* TASK TO COMPLETE *
Below, some lines carry pictures; leave those pictures out and retype exactly the lines from the one with "TOTAL BEDROOMS" through the one with "Historians claim that the story behind the".

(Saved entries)
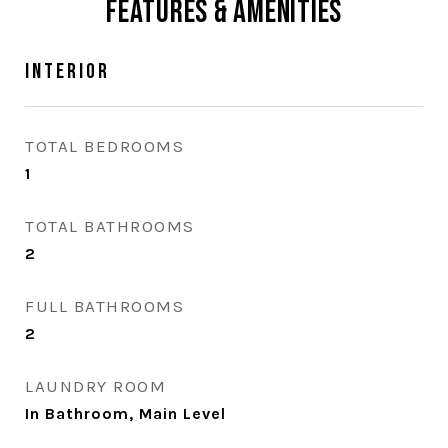
Features & Amenities
Interior
TOTAL BEDROOMS
1
TOTAL BATHROOMS
2
FULL BATHROOMS
2
LAUNDRY ROOM
In Bathroom, Main Level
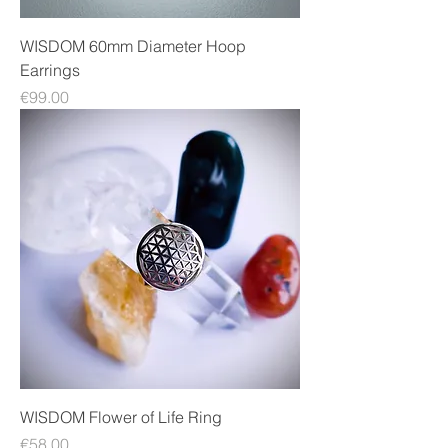
WISDOM 60mm Diameter Hoop
Earrings
Price
€99.00
WISDOM Flower of Life Ring
Price
€58.00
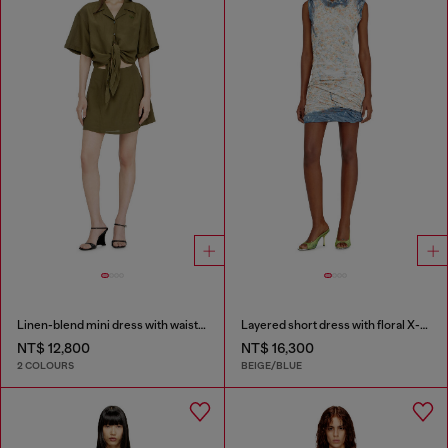
Linen-blend mini dress with waist knot
Layered short dress with floral X-ray effect
NT$ 12,800
NT$ 16,300
2 COLOURS
BEIGE/BLUE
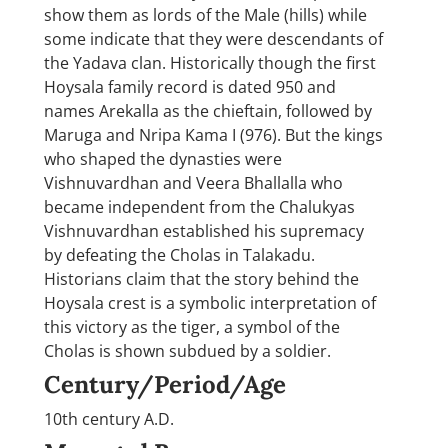
show them as lords of the Male (hills) while
some indicate that they were descendants of
the Yadava clan. Historically though the first
Hoysala family record is dated 950 and
names Arekalla as the chieftain, followed by
Maruga and Nripa Kama I (976). But the kings
who shaped the dynasties were
Vishnuvardhan and Veera Bhallalla who
became independent from the Chalukyas
Vishnuvardhan established his supremacy
by defeating the Cholas in Talakadu.
Historians claim that the story behind the
Hoysala crest is a symbolic interpretation of
this victory as the tiger, a symbol of the
Cholas is shown subdued by a soldier.
Century/Period/Age
10th century A.D.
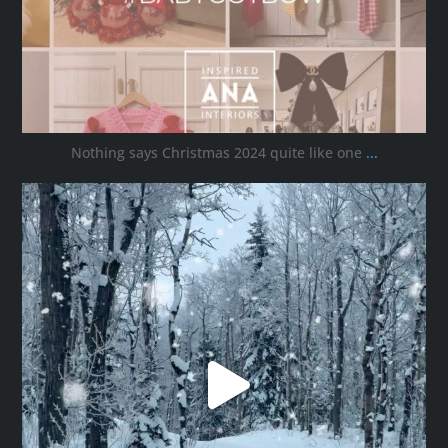
Nothing says Christmas 2024 quite like one
...
ana_interiors
Nov 30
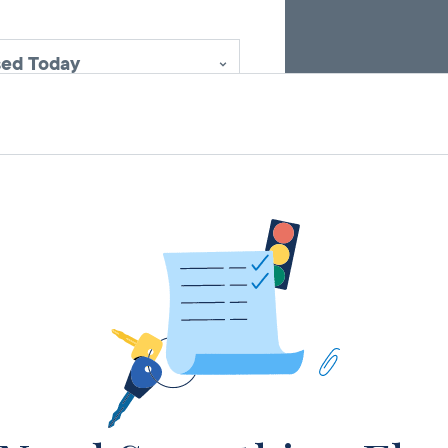
sed Today
sed Today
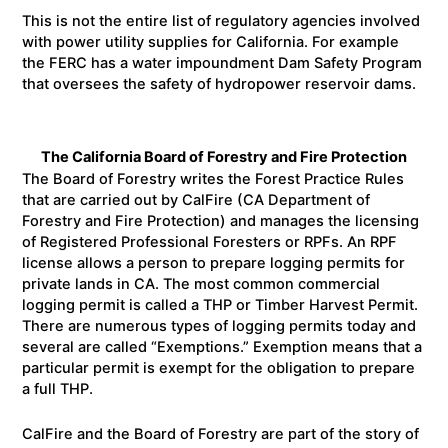
This is not the entire list of regulatory agencies involved
with power utility supplies for California. For example
the FERC has a water impoundment Dam Safety Program
that oversees the safety of hydropower reservoir dams.
The California Board of Forestry and Fire Protection
The Board of Forestry writes the Forest Practice Rules
that are carried out by CalFire (CA Department of
Forestry and Fire Protection) and manages the licensing
of Registered Professional Foresters or RPFs. An RPF
license allows a person to prepare logging permits for
private lands in CA. The most common commercial
logging permit is called a THP or Timber Harvest Permit.
There are numerous types of logging permits today and
several are called “Exemptions.” Exemption means that a
particular permit is exempt for the obligation to prepare
a full THP.
CalFire and the Board of Forestry are part of the story of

* EXERCISE ANSWER *
TOTAL BEDROOMS
1
TOTAL BATHROOMS
2
FULL BATHROOMS
2
LAUNDRY ROOM
In Bathroom, Main Level
WISDOM 60mm Diameter Hoop
Earrings
Price
€99.00
WISDOM Flower of Life Ring
Price
€58.00
Linen-blend mini dress with waist knot
Layered short dress with floral X-ray effect
NT$ 12,800
NT$ 16,300
2 COLOURS
BEIGE/BLUE
show them as lords of the Male (hills) while
some indicate that they were descendants of
the Yadava clan. Historically though the first
Hoysala family record is dated 950 and
names Arekalla as the chieftain, followed by
Maruga and Nripa Kama I (976). But the kings
who shaped the dynasties were
Vishnuvardhan and Veera Bhallalla who
became independent from the Chalukyas
Vishnuvardhan established his supremacy
by defeating the Cholas in Talakadu.
Historians claim that the story behind the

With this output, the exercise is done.